CANCER SUCKS!!!

I know that I've been behind on my updates lately and that is about to get worse. My mom was just diagnosed with breast cancer and I'm having trouble dealing with it right now. She has to have an entire breast removed because it is filled with cancer and it has gone into her lymph nodes. I know that is bad and I haven't been able to do anything but cry all day.

I was adopted at the age of 3 by my grandparents so I always felt like I was blessed with two moms and I lost one in 2004 now I am in danger of losing another one. I don't know how long my hiatus will be but I have to be there for my mom. My husband is trying to be strong for me but he is dealing with a reopened wound because his mom died of breast cancer in 2008 and he is feeling that pain all over again.

How can I be strong when I'm so scared that she won't be able to defeat this monster called cancer? I can't stop crying when I talk to her and it makes her cry. I can't understand why this is happening to her. I feel like this is more than we should have to bear. We have had other health scares with her but those all turned out fine. Then the dreaded word Cancer was introduced and I can't stay positive about it this time.
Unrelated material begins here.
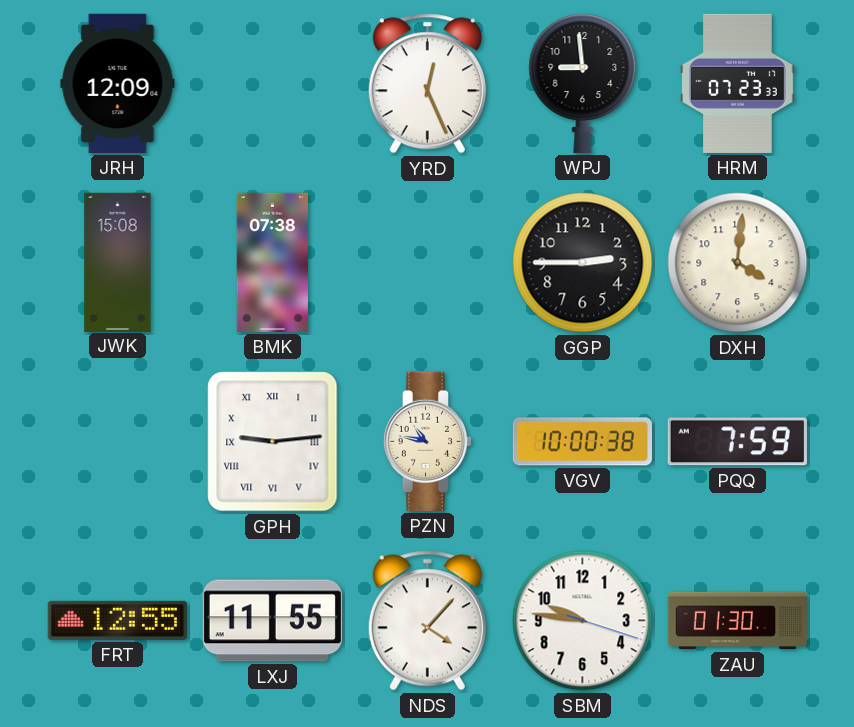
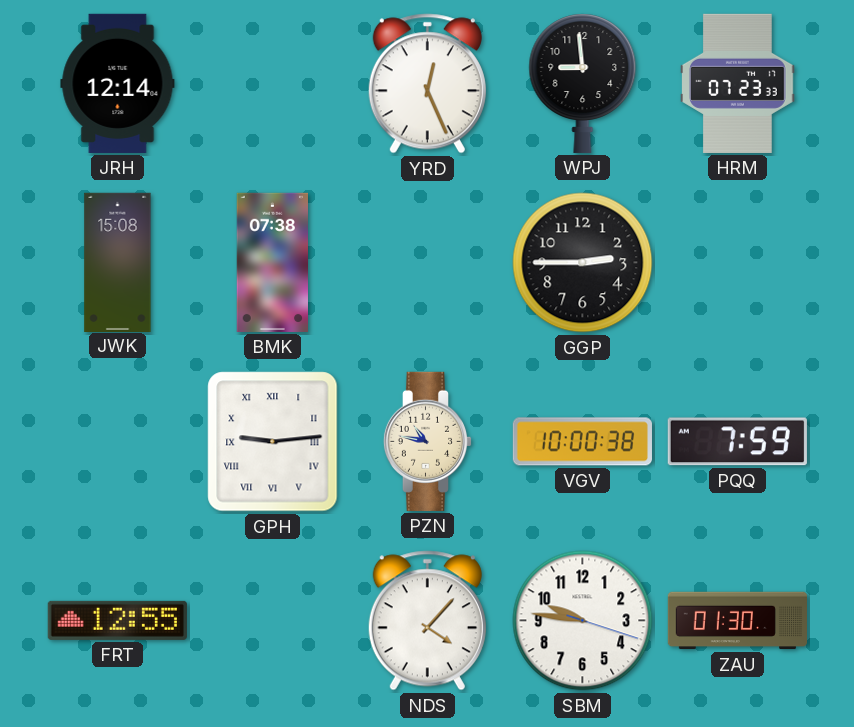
JRH: 12:09 -> 12:14
DXH: 4:01 -> none
LXJ: 11:55 -> none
I know too many people who lost their lives to breast cancer and I'm afraid she will be one of them that loses the battle.

I'm hoping that everyone understands my need to take a step back from my stories for a little longer and will be patient with me as I deal with the personally problems I'm now facing. I'm trying to stay upbeat but writing isn't a priority with me right now. I just ask for your understanding and patience and I will get back to writing as soon as I'm able. Prayers are always welcome and helpful. I don't understand why this is being put in my life and I hope that eventually I can make sense of it.